Step 3: Crack open your marketing playbook and announce your new offering. You can even present it as a test or one-off bonus content so to not disrupt your membership while setting the expectation that you might only do it once.

Sample script:

As you know here at {podcast name} we have a membership program called {program name} where you can get: {membership benefits}. But, just for this week, we’re trying something completely new. It might be the biggest thing since sliced bread, it might be, well, just alright. We’ll let you decide. This week, in addition to {regular benefits} you’ll get {new offering}. We want to make {membership name} as amazing as possible, so we can’t wait to hear what you think. Signing up is super easy. Just follow the link in the episode notes to {glow url}.

Step 4: Wait two weeks

Step 5: See number of new members. Compare to the past four or five two-week periods.

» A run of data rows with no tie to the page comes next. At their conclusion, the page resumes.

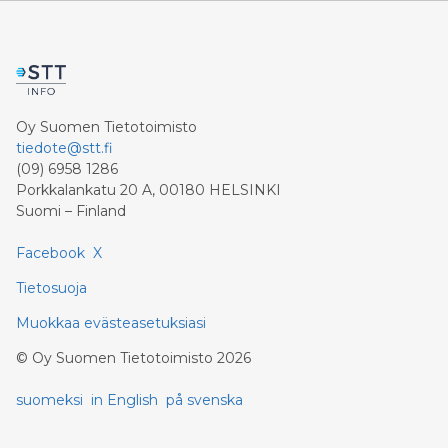
Oy Suomen Tietotoimisto
tiedote@stt.fi
(09) 6958 1286
Porkkalankatu 20 A, 00180 HELSINKI
Suomi – Finland
Facebook
X
Tietosuoja
Muokkaa evästeasetuksiasi
©
Oy Suomen Tietotoimisto
2026
suomeksi
in English
på svenska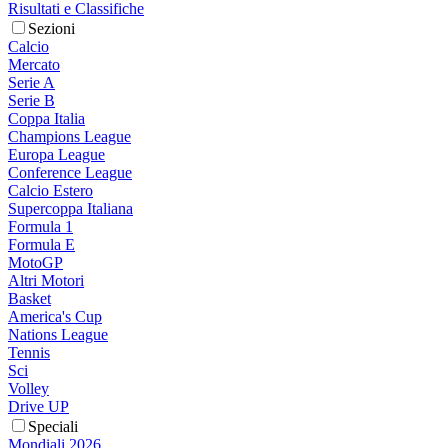
Risultati e Classifiche
Sezioni
Calcio
Mercato
Serie A
Serie B
Coppa Italia
Champions League
Europa League
Conference League
Calcio Estero
Supercoppa Italiana
Formula 1
Formula E
MotoGP
Altri Motori
Basket
America's Cup
Nations League
Tennis
Sci
Volley
Drive UP
Speciali
Mondiali 2026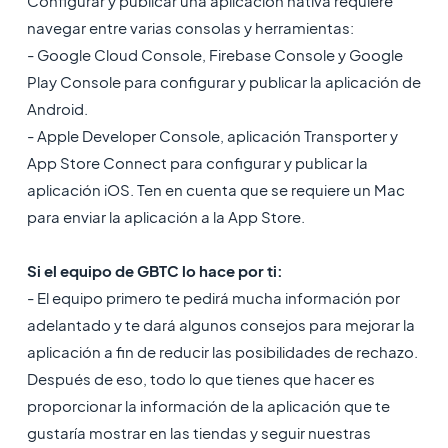
Configurar y publicar una aplicación nativa requiere
navegar entre varias consolas y herramientas:
- Google Cloud Console, Firebase Console y Google
Play Console para configurar y publicar la aplicación de
Android.
- Apple Developer Console, aplicación Transporter y
App Store Connect para configurar y publicar la
aplicación iOS. Ten en cuenta que se requiere un Mac
para enviar la aplicación a la App Store.
Si el equipo de GBTC lo hace por ti:
- El equipo primero te pedirá mucha información por
adelantado y te dará algunos consejos para mejorar la
aplicación a fin de reducir las posibilidades de rechazo.
Después de eso, todo lo que tienes que hacer es
proporcionar la información de la aplicación que te
gustaría mostrar en las tiendas y seguir nuestras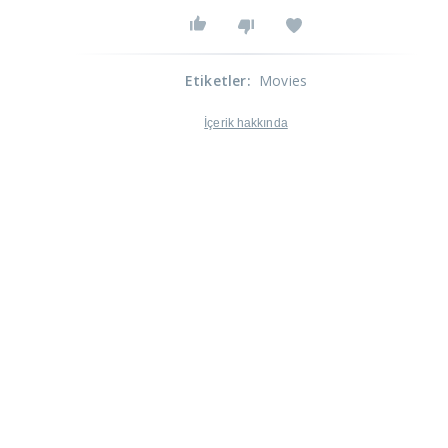
Etiketler
:
Movies
İçerik hakkında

Is there a significant increase in members that you can reasonably attribute to your experiment?

Step 6: Did you drive more members in that two-week span than most others? Consider adding that offering to your membership on an ongoing basis. Also, consider bundling this new offering on top of the current one.

When should I swap out my benefits completely? If you’re in the early stage of your membership and haven’t seen much traction, it might make sense to totally swap one offering for another. If your membership is up and running and you have lots of members that value your content, totally swapping offerings runs the risk of losing members and trust with your biggest fans.